Die Erdgasauto-Lobby macht mobil: Der Deutschen liebstes Kind könnte bald mehr Gas im Tank haben.

Gas im Tank Gas im Tank
ENERGLOBE.DE, Denny Rosenthal

Steigende Benzinpreise und Steuerbelastungen: Immer mehr Autofahrer wollen umsteigen und alternative Antriebe nutzen, die beim Spritsparen helfen und die Umwelt schonen. Die Erdgasauto-Lobby wittert nach jahrelangem Schattendasein die Gunst der Stunde und macht gegen schwache CO2-Standards mobil. Unterstützung findet sie bei Deutschlands Autopapst Ferdinand Dudenhöffer.

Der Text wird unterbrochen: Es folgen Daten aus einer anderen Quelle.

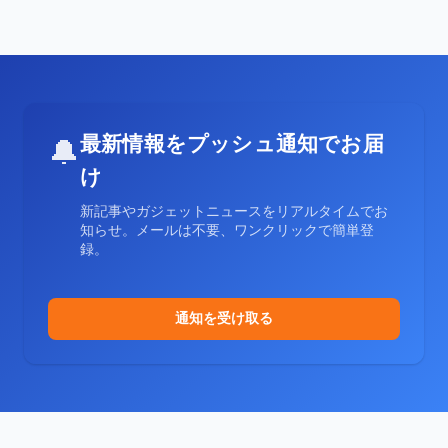
最新情報をプッシュ通知でお届
🔔
け
新記事やガジェットニュースをリアルタイムでお
知らせ。メールは不要、ワンクリックで簡単登
録。
通知を受け取る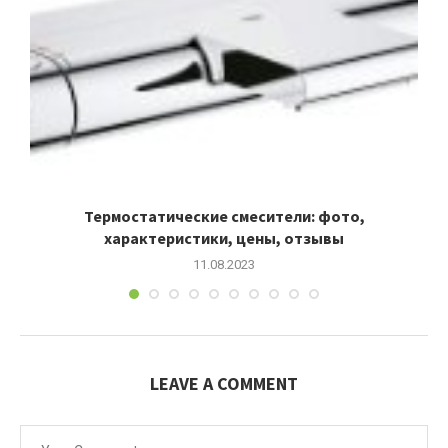
Термостатические смесители: фото,
характеристики, цены, отзывы
11.08.2023
LEAVE A COMMENT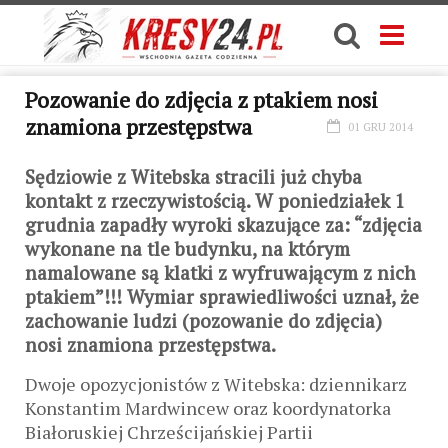
Pozowanie do zdjęcia z ptakiem nosi
znamiona przestępstwa
01 GRU 2014
Sędziowie z Witebska stracili już chyba
kontakt z rzeczywistością. W poniedziałek 1
grudnia zapadły wyroki skazujące za: “zdjęcia
wykonane na tle budynku, na którym
namalowane są klatki z wyfruwającym z nich
ptakiem”!!! Wymiar sprawiedliwości uznał, że
zachowanie ludzi (pozowanie do zdjęcia)
nosi znamiona przestępstwa.
Dwoje opozycjonistów z Witebska: dziennikarz
Konstantim Mardwincew oraz koordynatorka
Białoruskiej Chrześcijańskiej Partii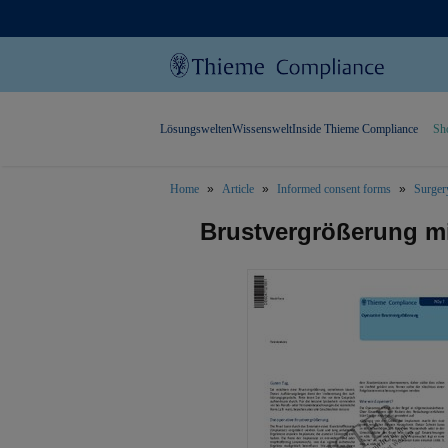
Lösungswelten
Wissenswelt
Inside Thieme Compliance
Sh
Home
Article
Informed consent forms
Surger
text.skipToContent
text.skipToNavigation
Brustvergrößerung mi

Beim Bezahlen an der Tankstelle ist der Frust oft schon programmiert: Hohe Kraftstoffpreise – die gern zum Ferienbeginn sprunghaft ansteigen – machen vielen das Autofahren madig. Sicher, die Fahrzeuge werden effizienter und grüne Technologien oder nachhaltige Innovationen sind Reaktionen auf eine zunehmend klimabewusste Nachfrage der Verbraucher. Doch: Wie umweltfreundlich ist die gegenwärtige Mobilität eigentlich? Und könnte sie noch etwas grüner und günstiger sein?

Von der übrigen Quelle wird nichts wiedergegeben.